Scientists from Wake Forest University School of Medicine have identified a protein that seems to control the malignant features of brain tumor cells, suggesting a new treatment target for anti-cancer drugs. The research is reported in the current issue of Molecular Cancer Research.
"This protein seems to be important in how cells acquire malignant characteristics and how they spread to healthy tissue," said Waldemar Debinski, M.D., Ph.D., director of the Brain Tumor Center of Excellence at Wake Forest University Baptist Medical Center. "It is very powerful and may be an attractive target for anti-cancer therapy."
The protein is also involved in late-stage breast, skin, colon and thyroid cancers, suggesting that a new treatment could apply to multiple cancers.
Debinski and colleagues identified the protein while studying glioblastomas, the most common form of brain tumor. Glioblastomas are considered the least curable of all human cancers. Like other tumors, glioblastomas require their own blood supply in order to grow and spread. The researchers' initial goal was to learn what controls this process.
But, when they measured levels of a protein that they thought might be involved, they found only very low levels. Instead, they discovered that a little-known protein – called Fra-1 – is present at large amounts in the tumor cells.
"We were very surprised when we saw it for the first time," said Debinski. "We had to learn more about Fra-1 because it is not a widely-studied biological factor."
What they learned got them interested in doing further research with Fra-1. For example, the protein is able to regulate a set of different genes.
Fra-1 is what is known as a transcription factor. It is one of many proteins that "reads" the genetic material in cells. If effect, transcription factors help control whether the instructions of genes are carried out by the cells.
Debinski and colleagues conducted several experiments to learn more about Fra-1's role in glioblastomas. They found that it makes the cancer cells more elongated, which might make it easier for them to infiltrate normal tissue. It also enables tumors to grow a blood supply. In addition, when non-tumor forming cells were supplied with Fra-1, they began producing tumors. On the other hand, when Fra-1 was eliminated from cells that were already tumor-producing, they stopped forming tumors.
"It is a powerful biological factor," said Debinski.
In their studies, the researchers found that more than 50 different genes seem to be affected by Fra-1, suggesting that its effects may be even broader than this initial study showed.
"We believe it may be good target for anti-cancer therapy, but we need to explore more," said Debinski.
The researchers suspect that Fra-1 works by partnering with other molecules. If they find that it's difficult to control the actions of Fra-1 with drug therapy, one of these other molecules might be more susceptible to treatment.
"Even if Fra-1 it not the ideal treatment target, I believe we're on the right track to identify one," said Debinski.

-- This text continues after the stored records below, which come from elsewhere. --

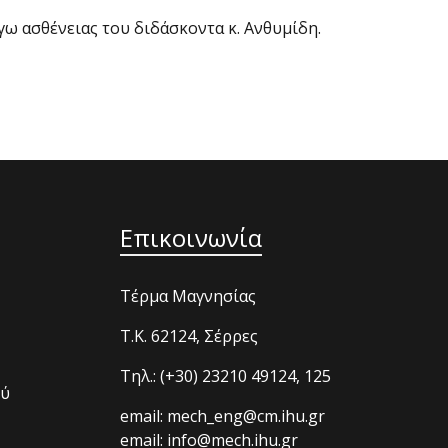
ασθένειας του διδάσκοντα κ. Ανθυμίδη.
Επικοινωνία
Τέρμα Μαγνησίας
T.K. 62124, Σέρρες
Τηλ.: (+30) 23210 49124, 125
ού
email: mech_eng@cm.ihu.gr
email: info@mech.ihu.gr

The research was funded in part by the Brain Tumor Center of Excellence. Debinski's research associate is Denise M. Gibo with Wake Forest Baptist, who contributed in a major way to the work on Fra-1 in brain tumors.
"She was the first to spot that Fra-1 is elevated in glioblastomas ," said Debinski.
The goal of the Brain Tumor Center of Excellence, which was formed in 2003, is to find better treatments – and one day a cure – for malignant brain tumors. In addition to its focus on research, the center provides a comprehensive program for patient care, and is the first center in the state to offer Gamma Knife stereotactic radiosurgery, a knifeless approach to brain surgery and radiation therapy.